Due to these potential complications, Lina was kept at the hospital overnight for monitoring. You can and should read the full story here in Lina’s own words. She underwent a stress test a week and a half after the race and it turned out that her heart doesn’t seem to have been damaged at all (whew!). Lina may have a bit of exercise-induced asthma, which combined with the relatively normal phenomenon of rhabdomyolysis (normal among young, competitive distance athletes) during a race, is responsible for landing her in the emergency room.
As with me pushing myself into injury, Lina pushed herself into the above dangerous situation because of those same two qualities: being a non-elite runner, and caring a lot about running performance. I’ve only discussed two examples of how this combination of characteristics can be hazardous, but a quick google search about either of our experiences shows that we are not alone.
So what’s the solution? Since telling myself and others to simply “run smarter” is extremely unhelpful, here’s a list of concrete actions I plan to take to improve my running while protecting myself from, well, myself:
1) Use training plans as general outlines, not absolutes. For example, if I begin a speed workout and realize that I am really struggling to meet my paces, I’ll back off and run a few easy miles instead. On the flip side, if I realize half way through a program that I’m not feeling challenged enough, I will consult more advanced programs and add in one or two of those harder workouts to my existing plan.

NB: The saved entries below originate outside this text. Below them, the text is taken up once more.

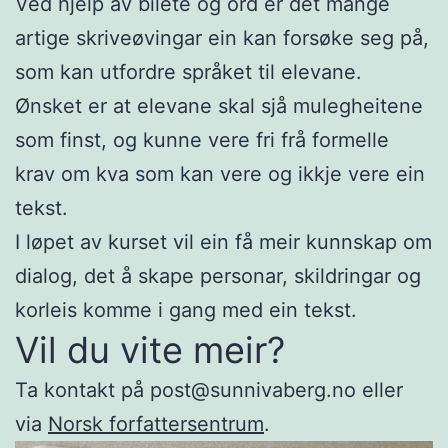
Ved hjelp av bilete og ord er det mange
artige skriveøvingar ein kan forsøke seg på,
som kan utfordre språket til elevane.
Ønsket er at elevane skal sjå mulegheitene
som finst, og kunne vere fri frå formelle
krav om kva som kan vere og ikkje vere ein
tekst.
I løpet av kurset vil ein få meir kunnskap om
dialog, det å skape personar, skildringar og
korleis komme i gang med ein tekst.
Vil du vite meir?
Ta kontakt på post@sunnivaberg.no eller
via
Norsk forfattersentrum
.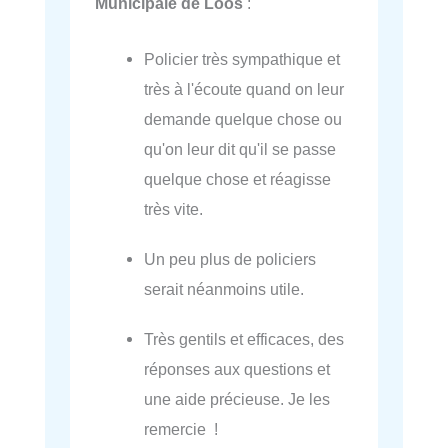
Municipale de Loos
:
Policier très sympathique et
très à l'écoute quand on leur
demande quelque chose ou
qu'on leur dit qu'il se passe
quelque chose et réagisse
très vite.
Un peu plus de policiers
serait néanmoins utile.
Très gentils et efficaces, des
réponses aux questions et
une aide précieuse. Je les
remercie !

2) Train at goal-race pace, but not too much. Most training plans I’ve seen have you train at goal race-pace once or twice a week, and usually during a medium-length run. The problem is that in practice, I often do this race-pace thing too much or too little. From now on, I’m going to be stricter with myself about when I run at goal race-pace and when I don’t. I’ve read multiple articles recently, like this one, about needing to make ‘hard days harder and easy days easier.’ (Hard days are always race-pace –or-faster workouts, which is how these two things tie together.) If you don’t want to read the full article, here is the main idea:
“Proper ‘easy’ training should feel utterly easy, like there’s no effort at all. And the obsessives don’t like that, not at all. It doesn’t feel like it’s accomplishing anything (No pain, no gain, right?), so the intensity starts to climb. Where it should be an easy 130 heart rate or lower, it’ll start climbing to the aerobic range or higher. Suddenly, what should have been easy days start becoming medium days. But it’s even more insidious than that: these medium days end up being too easy to really stimulate fitness, but too hard to allow complete recovery. It’s this weird no-man’s land that doesn’t accomplish anything good. Which has another major consequence: without the ability to recover sufficiently, the hard days can’t be as hard. Because you can’t do a quality session when you’re tired. So the hard days start becoming medium days as well. And it all goes wrong. ”

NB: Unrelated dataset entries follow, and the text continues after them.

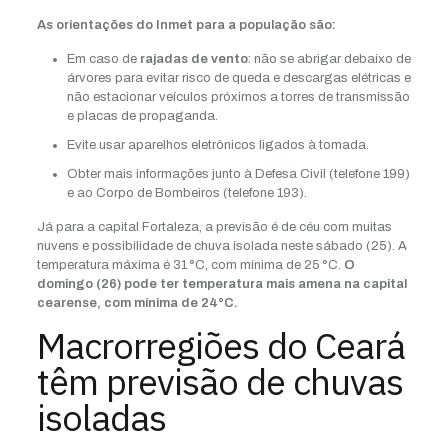
As orientações do Inmet para a população são:
Em caso de
rajadas de vento
: não se abrigar debaixo de
árvores para evitar risco de queda e descargas elétricas e
não estacionar veículos próximos a torres de transmissão
e placas de propaganda.
Evite usar aparelhos eletrônicos ligados à tomada.
Obter mais informações junto à Defesa Civil (telefone 199)
e ao Corpo de Bombeiros (telefone 193).
Já para a capital Fortaleza, a previsão é de céu com muitas
nuvens e possibilidade de chuva isolada neste sábado (25). A
temperatura máxima é 31 °C, com mínima de 25 °C.
O
domingo (26) pode ter temperatura mais amena na capital
cearense, com mínima de 24°C.
Macrorregiões do Ceará
têm previsão de chuvas
isoladas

This is definitely my biggest mistake, and I vow to change my habits.
3) Consult with more experienced runners. If I’m ever in doubt about a goal or about how my training is progressing, I’m going to fight the urge to pretend I know it all and consult with people who have done it all before.

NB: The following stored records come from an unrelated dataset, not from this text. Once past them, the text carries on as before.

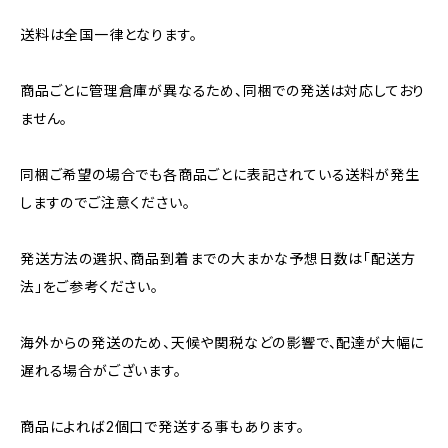
送料は全国一律となります。
商品ごとに管理倉庫が異なるため、同梱での発送は対応しており
ません。
同梱ご希望の場合でも各商品ごとに表記されている送料が発生
しますのでご注意ください。
発送方法の選択、商品到着までの大まかな予想日数は「配送方
法」をご参考ください。
海外からの発送のため、天候や関税などの影響で、配達が大幅に
遅れる場合がございます。
商品によれば2個口で発送する事もあります。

4) Eat better. I have the tendency to skimp on protein and green stuff in my diet, so I need to make a more concerted effort to get in enough of each essential nutrient. After experiencing first-hand just how much iron (or rather, the lack thereof) was affecting my running, I have started to see that what I eat (not just how much I eat) makes a real difference.
So there you have it. These are the steps I’m going to take to counteract the deadly combination of running (and caring!) while mortal.